Volume I - Cem Batalhas nas Areias Douradas Vestindo Armaduras de Ouro Capítulo 63 - Os Planos do Rei Porto de França
Muito obrigado ao velho camarada "Panela de Pressão" pelo generoso apoio e pelos votos de mês.
“Pensei que aquele charlatão usaria algum método sinistro para destruir minha vontade, mas nunca imaginei que seria apenas isolamento.” Wang Junlin estava sentado de pernas cruzadas no quarto escuro, com um sorriso frio no rosto.
É preciso admitir, ser trancado num quarto escuro, no futuro, era reconhecido mundialmente como uma das punições mais aterradoras. Essa penalidade não tem relação com o corpo, é um tormento à mente e à vontade. O espaço apertado não permite ficar de pé, nem deitar; só é possível agachar ou sentar de pernas cruzadas. Depois vem a solidão infinita, a escuridão sem fim, o silêncio absoluto; defecar e urinar ali mesmo não é o mais difícil. Pelo que Wang Junlin sabia, ninguém conseguia suportar tal punição; com tempo suficiente, apenas dois destinos restavam: enlouquecer ou suicidar-se.
Naturalmente, a intensidade desse castigo está diretamente ligada ao tamanho do espaço e ao tempo de confinamento.
O quarto escuro onde Wang Junlin estava era dos menores possíveis. Quanto ao tempo, com a crueldade e o caráter extremo do Rei Supremo de Podo, Wang Junlin imaginava que não seria breve, ou talvez até que duraria até sua submissão.
No futuro, Wang Junlin já fora trancado duas vezes num quarto escuro: uma vez no exército, após ferir um instrutor. Aquela vez não só lhe custou a chance de promoção, como também trouxe uma punição severa: um mês de isolamento. Parece pouco, mas são poucos os que conseguem suportar. Wang Junlin suportou, não enlouqueceu, mas ao sair, passou um mês sem falar, com o rosto impassível.

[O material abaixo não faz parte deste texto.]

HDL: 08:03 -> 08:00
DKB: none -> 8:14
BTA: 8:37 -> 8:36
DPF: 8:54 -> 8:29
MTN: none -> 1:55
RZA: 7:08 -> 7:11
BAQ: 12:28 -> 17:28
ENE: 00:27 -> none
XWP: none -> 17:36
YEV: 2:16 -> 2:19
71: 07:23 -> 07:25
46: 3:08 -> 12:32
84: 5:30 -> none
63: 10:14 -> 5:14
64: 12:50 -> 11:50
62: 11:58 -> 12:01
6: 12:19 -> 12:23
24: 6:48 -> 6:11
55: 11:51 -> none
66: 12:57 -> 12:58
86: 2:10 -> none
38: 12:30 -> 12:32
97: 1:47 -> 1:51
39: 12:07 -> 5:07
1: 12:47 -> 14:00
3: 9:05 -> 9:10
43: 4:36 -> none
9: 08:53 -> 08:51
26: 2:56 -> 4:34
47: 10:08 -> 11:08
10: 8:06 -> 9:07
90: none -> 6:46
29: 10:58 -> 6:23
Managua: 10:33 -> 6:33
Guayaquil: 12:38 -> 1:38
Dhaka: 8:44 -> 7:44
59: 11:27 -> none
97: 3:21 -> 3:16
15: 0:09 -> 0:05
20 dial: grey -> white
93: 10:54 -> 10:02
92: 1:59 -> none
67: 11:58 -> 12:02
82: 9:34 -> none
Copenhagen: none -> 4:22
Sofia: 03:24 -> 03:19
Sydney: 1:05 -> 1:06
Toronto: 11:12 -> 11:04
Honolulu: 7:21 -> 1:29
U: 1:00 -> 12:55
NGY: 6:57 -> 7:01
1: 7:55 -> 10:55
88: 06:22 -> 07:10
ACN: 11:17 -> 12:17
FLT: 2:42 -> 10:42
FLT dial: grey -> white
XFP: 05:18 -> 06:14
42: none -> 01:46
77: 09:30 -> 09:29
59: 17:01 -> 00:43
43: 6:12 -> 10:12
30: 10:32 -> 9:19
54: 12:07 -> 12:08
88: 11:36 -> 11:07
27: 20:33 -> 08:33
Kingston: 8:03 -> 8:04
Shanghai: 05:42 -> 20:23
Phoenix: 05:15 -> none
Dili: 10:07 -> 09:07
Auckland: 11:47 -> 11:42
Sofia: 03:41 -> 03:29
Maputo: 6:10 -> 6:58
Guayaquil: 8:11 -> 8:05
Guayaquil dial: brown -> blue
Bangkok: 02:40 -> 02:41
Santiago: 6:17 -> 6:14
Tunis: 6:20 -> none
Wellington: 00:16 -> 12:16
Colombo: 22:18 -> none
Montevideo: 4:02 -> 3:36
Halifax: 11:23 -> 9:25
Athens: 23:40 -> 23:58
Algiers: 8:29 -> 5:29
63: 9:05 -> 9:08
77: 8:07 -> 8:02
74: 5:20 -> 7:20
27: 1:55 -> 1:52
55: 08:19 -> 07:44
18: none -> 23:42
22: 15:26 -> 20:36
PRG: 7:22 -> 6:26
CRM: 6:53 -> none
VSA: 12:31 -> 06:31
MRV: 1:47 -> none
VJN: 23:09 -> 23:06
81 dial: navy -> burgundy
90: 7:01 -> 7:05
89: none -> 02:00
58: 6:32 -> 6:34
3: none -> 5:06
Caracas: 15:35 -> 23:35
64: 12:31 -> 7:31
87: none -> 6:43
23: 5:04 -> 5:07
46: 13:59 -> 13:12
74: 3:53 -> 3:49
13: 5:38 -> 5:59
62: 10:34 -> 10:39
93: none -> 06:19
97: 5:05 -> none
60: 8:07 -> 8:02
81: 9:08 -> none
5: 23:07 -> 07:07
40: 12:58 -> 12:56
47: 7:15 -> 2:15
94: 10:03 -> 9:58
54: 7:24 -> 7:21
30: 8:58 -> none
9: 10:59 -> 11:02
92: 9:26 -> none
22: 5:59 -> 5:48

A segunda vez foi quando era mercenário, capturado por inimigos. Foram dez dias, mas além do isolamento, não o deixavam dormir; sempre que quase adormecia, um dispositivo de choque o acordava. Após dez dias, estava à beira do colapso, pronto a se suicidar ou ceder aos inimigos. Foi salvo por seus companheiros.
Enquanto recordava essas duas experiências, Wang Junlin ponderou e decidiu: ficaria um mês no quarto escuro, depois fingiria ceder ao Rei Supremo de Podo. Mas como fingir sem levantar suspeitas? O grau de simulação deveria ser perfeito.
Com o plano decidido, Wang Junlin fechou os olhos e começou a cultivar a técnica sem nome do pergaminho daoísta. Talvez, com sorte, pudesse avançar algum estágio de seu cultivo.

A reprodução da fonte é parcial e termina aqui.